El cortijo que compartíamos a las afueras de Sevilla era mi refugio, un lugar lleno de sol y del olor a jazmín.
Ahora se había convertido en mi prisión.
Isabella se instaló dos semanas después de mi accidente. Mateo me lo presentó como un acto de caridad inevitable.
"No tiene a dónde ir, Sofía. Los acreedores la persiguen. Es solo temporal".
Pero yo sabía que no era verdad. Vi la forma en que ella paseaba por la casa, tocando los muebles, mirando los cuadros, como si estuviera reclamando un territorio que siempre había sido suyo.
El primer golpe fue sutil.
Una tarde, la encontré en el patio, vestida con la bata de cola que Mateo me había regalado para mi cumpleaños. Era una pieza de alta costura, roja como la sangre, diseñada exclusivamente para mí.
Isabella daba vueltas lentamente, la cola del vestido levantando el polvo del suelo.

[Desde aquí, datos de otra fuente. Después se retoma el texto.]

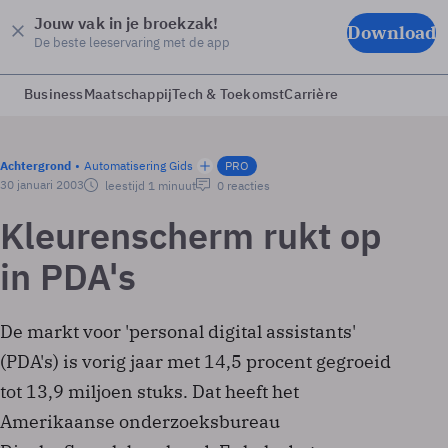
Jouw vak in je broekzak!
Download
De beste leeservaring met de app
Business
Maatschappij
Tech & Toekomst
Carrière
Achtergrond
Automatisering Gids
PRO
30 januari 2003
leestijd 1 minuut
0 reacties
Kleurenscherm rukt op
in PDA's
De markt voor 'personal digital assistants'
(PDA's) is vorig jaar met 14,5 procent gegroeid
tot 13,9 miljoen stuks. Dat heeft het
Amerikaanse onderzoeksbureau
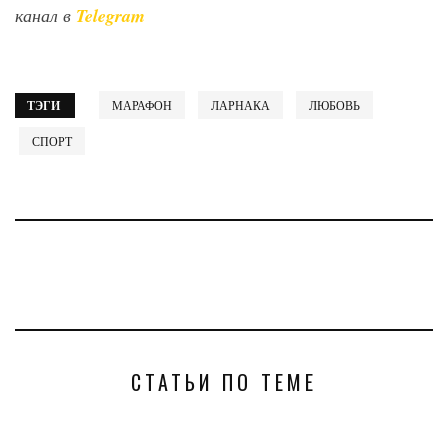
канал в
Telegram
ТЭГИ
МАРАФОН
ЛАРНАКА
ЛЮБОВЬ
СПОРТ
СТАТЬИ ПО ТЕМЕ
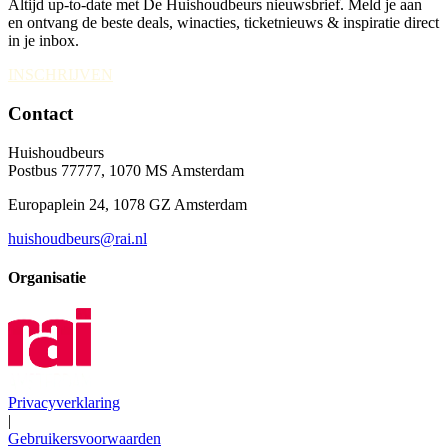
Altijd up-to-date met De Huishoudbeurs nieuwsbrief. Meld je aan
en ontvang de beste deals, winacties, ticketnieuws & inspiratie direct
in je inbox.
INSCHRIJVEN
Contact
Huishoudbeurs
Postbus 77777, 1070 MS Amsterdam
Europaplein 24, 1078 GZ Amsterdam
huishoudbeurs@rai.nl
Organisatie
Privacyverklaring
|
Gebruikersvoorwaarden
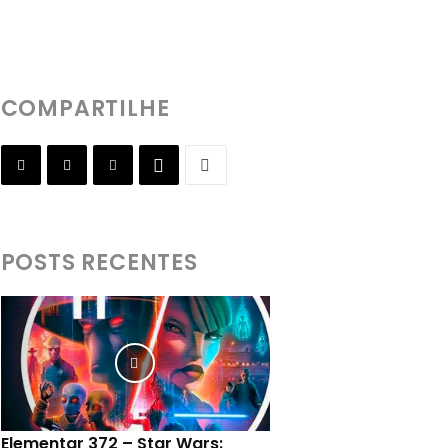
COMPARTILHE
POSTS RECENTES
Elementar 372 – Star Wars:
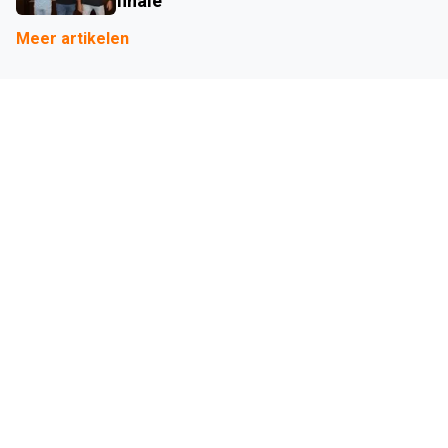
finale
Meer artikelen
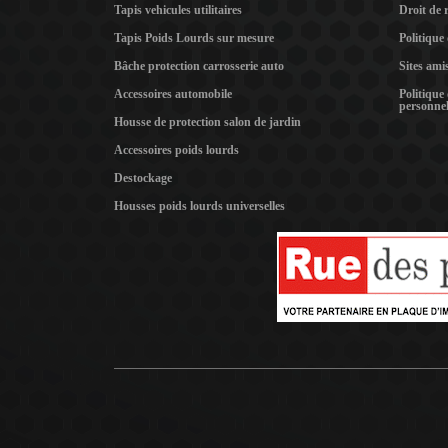
Tapis vehicules utilitaires
Droit de 
Tapis Poids Lourds sur mesure
Politique
Bâche protection carrosserie auto
Sites ami
Accessoires automobile
Politique
personnel
Housse de protection salon de jardin
Accessoires poids lourds
Destockage
Housses poids lourds universelles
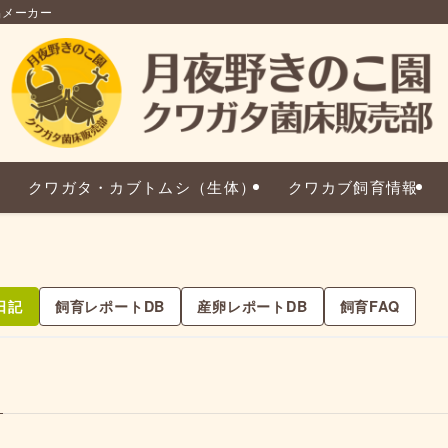
品メーカー
クワガタ・カブトムシ（生体）
クワカブ飼育情報
日記
飼育レポートDB
産卵レポートDB
飼育FAQ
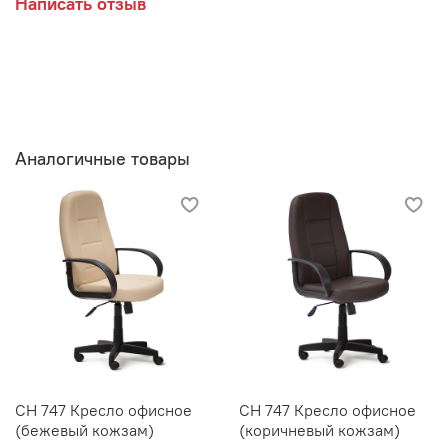
Написать отзыв
Аналогичные товары
СH 747 Кресло офисное
СH 747 Кресло офисное
(бежевый кожзам)
(коричневый кожзам)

"Es precioso, ¿verdad?", dijo, sonriéndome. "Mateo insistió en que me lo probara. Dice que el rojo me sienta mejor a mí".
Me quedé sin palabras. Sentía la escayola de mi pie como un bloque de plomo.
"Quítatelo", dije, con la voz más firme que pude encontrar.
Ella se rio. "Oh, no seas así. Solo estoy jugando".
Mateo apareció en ese momento, con una bandeja de jamón ibérico recién cortado, el que reservaba para ocasiones especiales, para mí.
"Veo que ya te has puesto cómoda, Isa", dijo él, sonriéndole con una ternura que yo no había visto en semanas.
Le sirvió una loncha de jamón, ignorándome por completo.
"Mateo, esa es mi bata", dije, mi voz subiendo de tono.
Él frunció el ceño. "Por favor, Sofía. No empieces. Isabella es nuestra invitada. Sé amable".
"¿Amable? Se está poniendo mi ropa. Está comiendo la comida que compraste para mí. ¡Actúa como si fuera la dueña de esta casa!".
Isabella fingió estar ofendida. "Solo intentaba animarme un poco, Sofía. Mi vida está destrozada. Pensé que lo entenderías".
Mateo me miró con decepción. "Tiene razón. Has perdido una audición, ella ha perdido a su familia. Ten un poco de perspectiva".
Se llevó a Isabella del brazo, dejándome sola en el patio, viendo cómo la cola de mi vestido se arrastraba por el suelo, manchándose de tierra.
Esa noche, no pude dormir.
Me levanté y bajé a la cocina a por agua. La puerta del dormitorio de invitados, el que ahora ocupaba Isabella, estaba entreabierta.
Me asomé.
Isabella estaba de pie frente al espejo, desnuda. Llevaba puesto el collar de esmeraldas que la abuela de Mateo me había dado, la joya de la familia Vargas.
Mateo estaba detrás de ella, besándole el cuello.
Cerré los ojos. El mundo se desvaneció.
Me di la vuelta y subí las escaleras, cada paso un esfuerzo.
Ya no era una invitada.
Era la nueva señora de la casa. Y yo era la intrusa.